[ratings]Las Vegas welcomes a new criminalist in “Art Imitates Life.” Riley Adams joins the team as Warrick’s replacement. We don’t know much about Riley, except that she’s new to the Las Vegas Sheriff’s Department, and an experienced criminalist.
Unfortunately for Riley, her first day in the lab is when a grief counselor is brought in to help the team deal with Warrick’s death. Before Riley can even get settled, the counselor seizes the opportunity to warn Riley how tough it may be to join an established team, especially as Warrick’s replacement in the wake of his recent death. Riley tells the counselor that both her parents are shrinks, clearly unimpressed with the psychiatrist’s drive-by psycho babble. Riley just wants to get to work.
Let me first point out, the speed that the department got a replacement for Warrick is less believable than those patented CSI instant CoDIS (Combined DNA Index System) hits. You ever work with the government? Things are SLOW. The hiring process is painfully slow. My first government job took about a year from application to actually starting. Even in the best of circumstances you’d expect about a month to hire a qualified CSI.
Anyway…Riley is called out in the field on her first day, paired up with Grissom while he’s evaluating her for her CSI 2 exam. She’s a little more spunky than Grissom probably expected, maybe because unlike the others she hasn’t been mentored by him, so lacks the blind reverence I’m used to seeing from the crew. She’s every bit as sassy in her first interaction with the ME tech. While examining the corpse, Riley asks him to flip the body over. The ME technician looks to Grissom for his approval first. Riley tells the ME tech, “I saw that…and I’ll never forget it.” He looks unsettled until she tells him she was only joking.
Riley’s encounters with the rest of the team are similar: spunky, sassy, and funny. Like when she tells Catherine she smokes marijuana, but keeps a bottle of clean urine in her locker for drug testing…just in case. Hopefully she’ll develop into an interesting character. She’ll definitely bring a different dynamic to the established crew.
The homicides in this episode are a little different than the Vegas norm. The requisite dead bodies are posed, looking incredibly life-like, one is even standing. There’s only one suspect, an artsy killer who poses the bodies in various life-like positions, placing them around the city to be discovered later.
Onto the forensic aspects:
1) Grissom made a mistake! Grissom made a mistake!!! Remember that the next time you’re in the jury box.
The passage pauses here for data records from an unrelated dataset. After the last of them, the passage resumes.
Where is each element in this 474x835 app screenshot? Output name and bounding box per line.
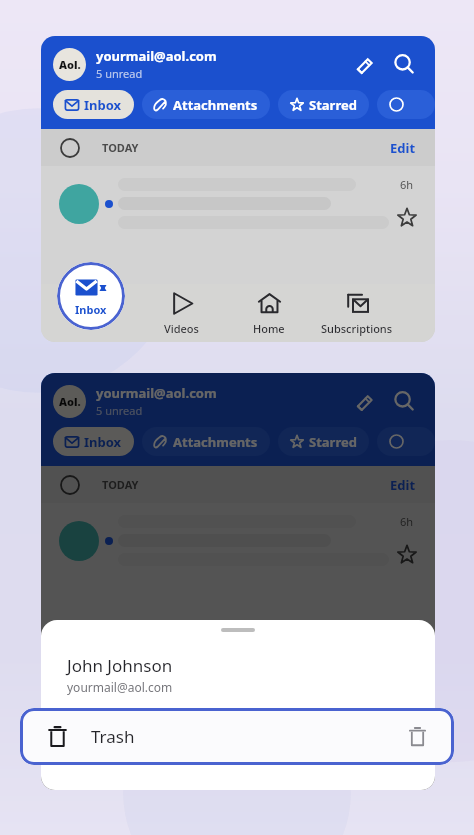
staticText: TODAY: [102, 477, 139, 492]
button[interactable]: Subscriptions: [313, 284, 401, 342]
button[interactable]: Search: [387, 384, 421, 418]
staticText: Inbox: [84, 96, 122, 114]
staticText: Starred: [309, 96, 357, 114]
staticText: Attachments: [173, 433, 258, 451]
staticText: Home: [253, 321, 285, 336]
button[interactable]: Inbox: [57, 262, 125, 330]
staticText: John Johnson: [67, 654, 173, 677]
staticText: Edit: [390, 139, 416, 157]
button[interactable]: Compose: [347, 384, 381, 418]
staticText: 6h: [400, 514, 414, 529]
staticText: 5 unread: [96, 403, 143, 418]
button[interactable]: 6h: [41, 166, 435, 241]
button[interactable]: Compose: [347, 47, 381, 81]
button[interactable]: Videos: [137, 732, 225, 790]
button[interactable]: Attachments: [142, 427, 270, 456]
staticText: Edit: [390, 476, 416, 494]
staticText: yourmail@aol.com: [96, 47, 217, 65]
button[interactable]: Inbox: [53, 90, 134, 119]
button[interactable]: Starred: [278, 427, 369, 456]
staticText: Videos: [164, 321, 199, 336]
staticText: Attachments: [173, 96, 258, 114]
button[interactable]: Subscriptions: [313, 732, 401, 790]
staticText: 5 unread: [96, 66, 143, 81]
button[interactable]: Inbox: [53, 427, 134, 456]
staticText: Trash: [91, 725, 135, 748]
button[interactable]: Videos: [137, 284, 225, 342]
staticText: Subscriptions: [321, 321, 393, 336]
staticText: 6h: [400, 177, 414, 192]
staticText: Starred: [309, 433, 357, 451]
button[interactable]: Account: [53, 48, 86, 81]
staticText: Aol.: [59, 394, 81, 409]
staticText: Inbox: [75, 302, 107, 317]
button[interactable]: More filters: [377, 90, 435, 119]
button[interactable]: Trash: [20, 708, 454, 765]
button[interactable]: Starred: [278, 90, 369, 119]
staticText: yourmail@aol.com: [96, 384, 217, 402]
button[interactable]: Edit: [388, 472, 418, 498]
button[interactable]: Home: [225, 284, 313, 342]
button[interactable]: Home: [225, 732, 313, 790]
button[interactable]: More filters: [377, 427, 435, 456]
button[interactable]: Star: [395, 543, 419, 567]
staticText: TODAY: [102, 140, 139, 155]
staticText: Inbox: [84, 433, 122, 451]
staticText: yourmail@aol.com: [67, 679, 173, 695]
button[interactable]: Edit: [388, 135, 418, 161]
button[interactable]: Attachments: [142, 90, 270, 119]
button[interactable]: Account: [53, 385, 86, 418]
staticText: Aol.: [59, 57, 81, 72]
button[interactable]: Star: [395, 206, 419, 230]
button[interactable]: Select all: [58, 136, 82, 160]
button[interactable]: 6h: [41, 503, 435, 578]
button[interactable]: Search: [387, 47, 421, 81]
button[interactable]: Select all: [58, 473, 82, 497]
Luckily Hodges caught the mistake, or it probably would have slipped through the cracks and gone undiscovered. During sample preparation for headspace analysis (measuring the concentration of volatile chemicals on the airspace above a liquid layer of blood in a closed/heated sample container), Grissom forgot to add a required chemical. If Hodges hadn’t caught the error, they might not have detected the carbon monoxide present in all the victims’ blood samples.
Scientific testing is done by scientists. Scientists are human. Humans make mistakes. Scientific testing can therefore be wrong.
2) The other forensic bits of interest were identifying common fibers found on all the victims as being burlap fibers. From that the crew determined all the victims had all been in a particular type of warehouse. Not that much of a stretch actually.
The other bit was finding low levels of a sleeping drug in all the victims. I’m not familiar with the drug they mentioned, but once again pretty routine for crime labs.
So the forensic science portion of this episode was actually very well executed in this episode.